Türk Uyku Tıbbı Dergisi (Apr 2014)
Exitus Secondary to Respiratory Arest in a Patient with Obstructive Sleep Apnea During Polysomnographic Investigation
Abstract
Obstructive sleep apnea syndrome (OSAS) has severe, life-threatening complications such as hypertension, stoke, ischemic heart disease or rhythm problems. A 40-year old woman was referred to our sleep laboratory due to witnessed apnea during her hospitalization in endocrinology yard because of hypertension, hipophyseal microadenoma and Cushing syndrome. Her past medical history revealed that she had snoring, sweating at night, tiredness in morning and excessive daytime sleepiness for the last 10 years. In polysomnography investigation, we observed continuous obstructive hypopneas during NREM sleep stage with an index of 60 (times per an hour). As she started to have REM sleep stage, she had a central apnea lasting for 100 seconds, followed by bradicardia and cardiac arrest; the patient was lost in spite of urgent intervention.
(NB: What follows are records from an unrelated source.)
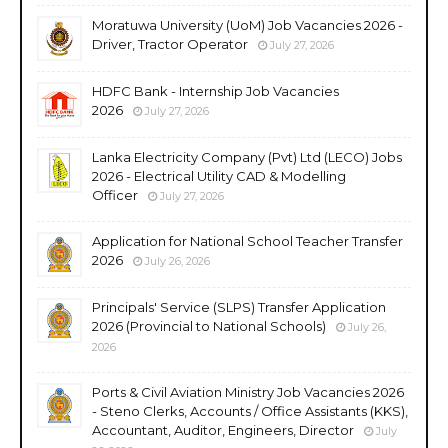
Moratuwa University (UoM) Job Vacancies 2026 -
Driver, Tractor Operator
July 27, 2026
HDFC Bank - Internship Job Vacancies
2026
July 27, 2026
Lanka Electricity Company (Pvt) Ltd (LECO) Jobs
2026 - Electrical Utility CAD & Modelling
Officer
July 27, 2026
Application for National School Teacher Transfer
2026
July 26, 2026
Principals' Service (SLPS) Transfer Application
2026 (Provincial to National Schools)
July 26,
2026
Ports & Civil Aviation Ministry Job Vacancies 2026
- Steno Clerks, Accounts / Office Assistants (KKS),
Accountant, Auditor, Engineers, Director
July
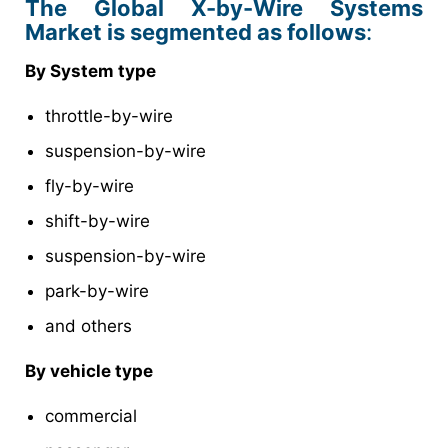
The Global X-by-Wire Systems
Market is segmented as follows
:
By System type
throttle-by-wire
suspension-by-wire
fly-by-wire
shift-by-wire
suspension-by-wire
park-by-wire
and others
By vehicle type
commercial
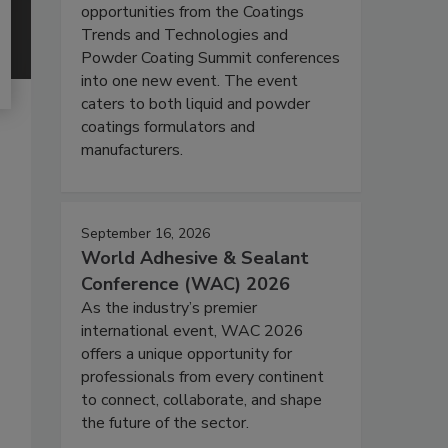
opportunities from the Coatings
Trends and Technologies and
Powder Coating Summit conferences
into one new event. The event
caters to both liquid and powder
coatings formulators and
manufacturers.
September 16, 2026
World Adhesive & Sealant
Conference (WAC) 2026
As the industry’s premier
international event, WAC 2026
offers a unique opportunity for
professionals from every continent
to connect, collaborate, and shape
the future of the sector.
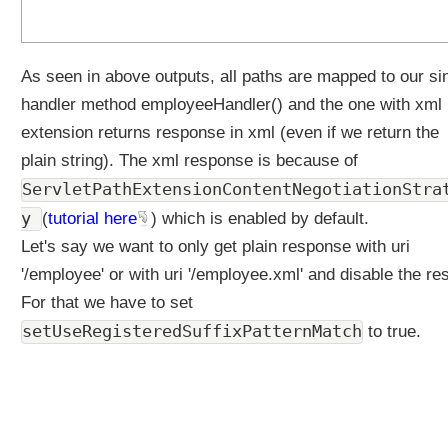
As seen in above outputs, all paths are mapped to our si
handler method employeeHandler() and the one with xml
extension returns response in xml (even if we return the
plain string). The xml response is because of
ServletPathExtensionContentNegotiationStra
y
(
tutorial here
) which is enabled by default.
Let's say we want to only get plain response with uri
'/employee' or with uri '/employee.xml' and disable the res
For that we have to set
setUseRegisteredSuffixPatternMatch
to true.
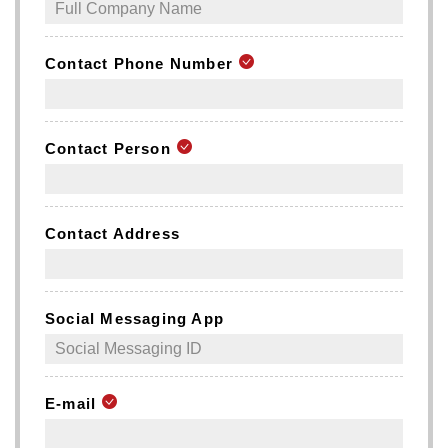
Contact Phone Number
Contact Person
Contact Address
Social Messaging App
E-mail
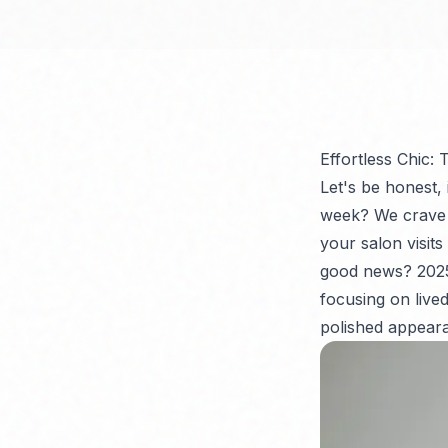
Effortless Chic:
Let's be honest,
week? We crave l
your salon visits
good news? 2025 
focusing on lived
polished appeara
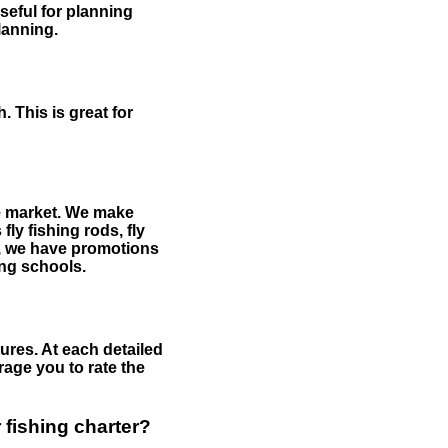
useful for planning
planning.
 This is great for
the market. We make
fly fishing rods, fly
me, we have promotions
hing schools.
ures. At each detailed
age you to rate the
 fishing charter?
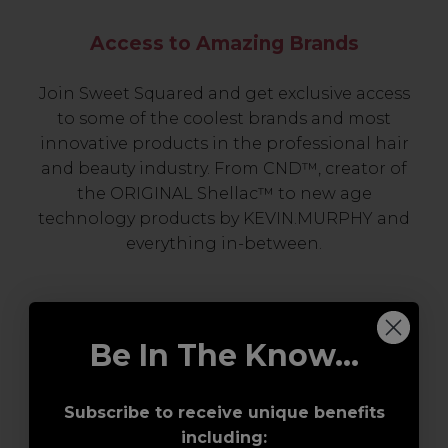
Access to Amazing Brands
Join Sweet Squared and get exclusive access
to some of the coolest brands and most
innovative products in the professional hair
and beauty industry. From CND™, creator of
the ORIGINAL Shellac™ to new age
technology products by KEVIN.MURPHY and
everything in-between.
Be In The Know...
Subscribe to receive unique benefits
including:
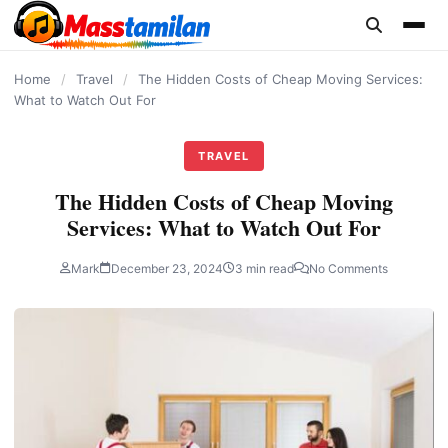
content
Home
/
Travel
/
The Hidden Costs of Cheap Moving Services:
What to Watch Out For
TRAVEL
The Hidden Costs of Cheap Moving
Services: What to Watch Out For
Mark
December 23, 2024
3 min read
No Comments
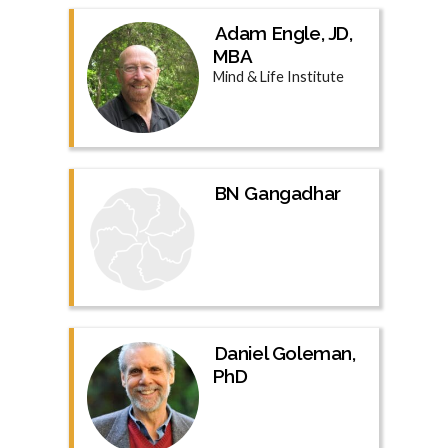
Adam Engle, JD,
MBA
Mind & Life Institute
BN Gangadhar
Daniel Goleman,
PhD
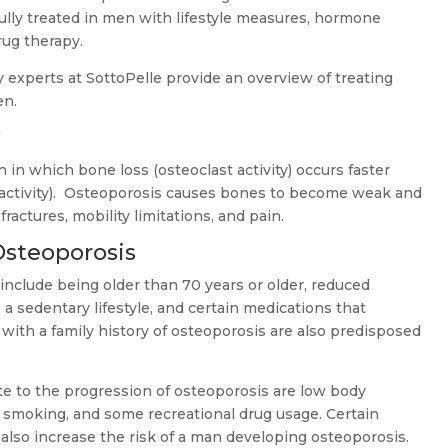
ully treated in men with lifestyle measures, hormone
rug therapy.
y experts at SottoPelle provide an overview of treating
en.
?
 in which bone loss (osteoclast activity) occurs faster
 activity). Osteoporosis causes bones to become weak and
fractures, mobility limitations, and pain.
Osteoporosis
 include being older than 70 years or older, reduced
, a sedentary lifestyle, and certain medications that
with a family history of osteoporosis are also predisposed
ute to the progression of osteoporosis are low body
 smoking, and some recreational drug usage. Certain
also increase the risk of a man developing osteoporosis.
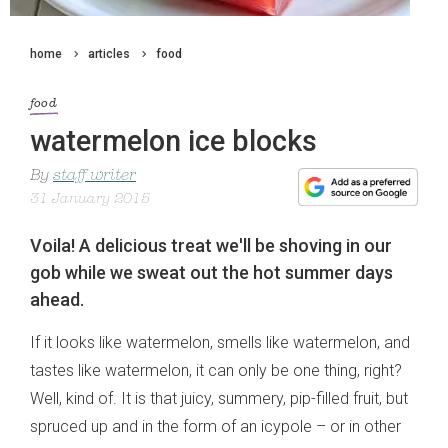
home
articles
food
food
watermelon ice blocks
By
staff writer
31 January 2015
Voila! A delicious treat we'll be shoving in our
gob while we sweat out the hot summer days
ahead.
If it looks like watermelon, smells like watermelon, and
tastes like watermelon, it can only be one thing, right?
Well, kind of. It is that juicy, summery, pip-filled fruit, but
spruced up and in the form of an icypole – or in other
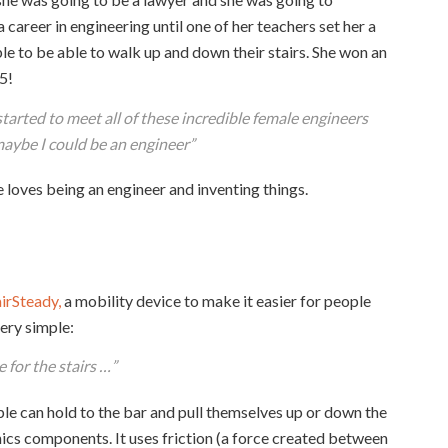
 career in engineering until one of her teachers set her a
e to be able to walk up and down their stairs. She won an
5!
tarted to meet all of these incredible female engineers
maybe I could be an engineer
”
 loves being an engineer and inventing things.
airSteady,
a mobility device to make it easier for people
very simple:
 for the stairs …”
ople can hold to the bar and pull themselves up or down the
onics components. It uses friction (a force created between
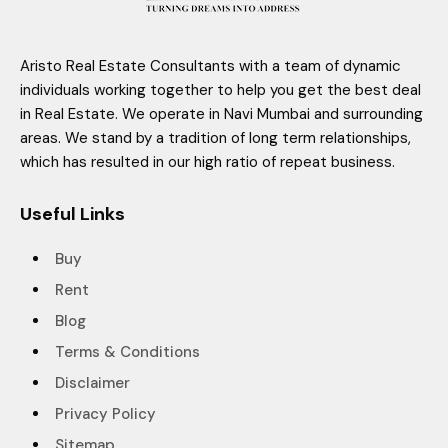
Aristo Real Estate Consultants with a team of dynamic
individuals working together to help you get the best deal
in Real Estate. We operate in Navi Mumbai and surrounding
areas. We stand by a tradition of long term relationships,
which has resulted in our high ratio of repeat business.
Useful Links
Buy
Rent
Blog
Terms & Conditions
Disclaimer
Privacy Policy
Sitemap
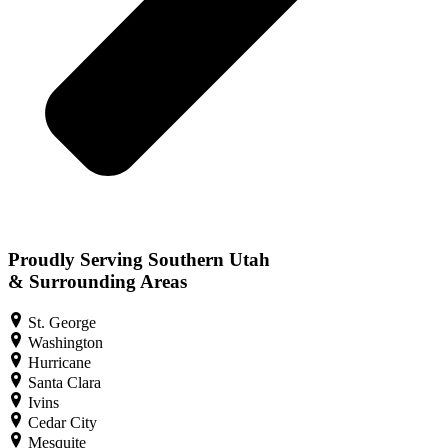
Proudly Serving Southern Utah
& Surrounding Areas
St. George
Washington
Hurricane
Santa Clara
Ivins
Cedar City
Mesquite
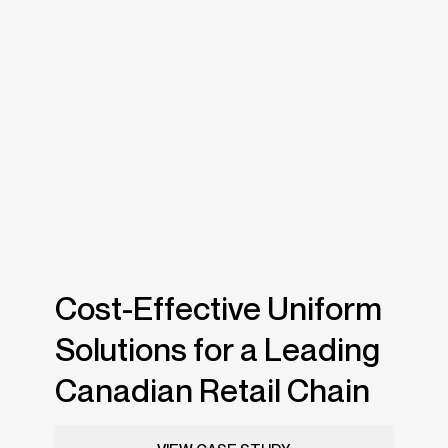
Cost-Effective Uniform
Solutions for a Leading
Canadian Retail Chain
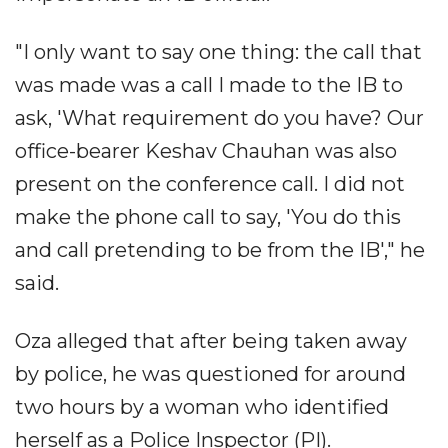
"I only want to say one thing: the call that
was made was a call I made to the IB to
ask, 'What requirement do you have? Our
office-bearer Keshav Chauhan was also
present on the conference call. I did not
make the phone call to say, 'You do this
and call pretending to be from the IB'," he
said.
Oza alleged that after being taken away
by police, he was questioned for around
two hours by a woman who identified
herself as a Police Inspector (PI).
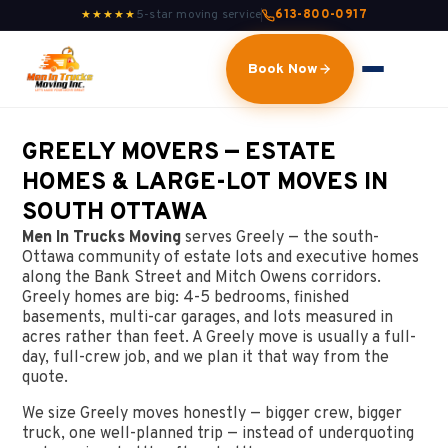
5-star moving service
613-800-0917
★★★★★
Book Now
GREELY MOVERS — ESTATE
HOMES & LARGE-LOT MOVES IN
SOUTH OTTAWA
Men In Trucks Moving
serves Greely — the south-
Ottawa community of estate lots and executive homes
along the Bank Street and Mitch Owens corridors.
Greely homes are big: 4-5 bedrooms, finished
basements, multi-car garages, and lots measured in
acres rather than feet. A Greely move is usually a full-
day, full-crew job, and we plan it that way from the
quote.
We size Greely moves honestly — bigger crew, bigger
truck, one well-planned trip — instead of underquoting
Here we aimed to attract attention of physicians from all disciplines to OSAS, which is a neurological life-threatening condition but all complications could be removed by non-invasive mechanical ventilation therapy. Especially in the presence of hypertension, obesity and cardiac disorders, OSAS should be questioned in detailed and be treated immediately. Otherwise, delay in diagnosis and treatment would result in lethal consequences, as in the patient reported here.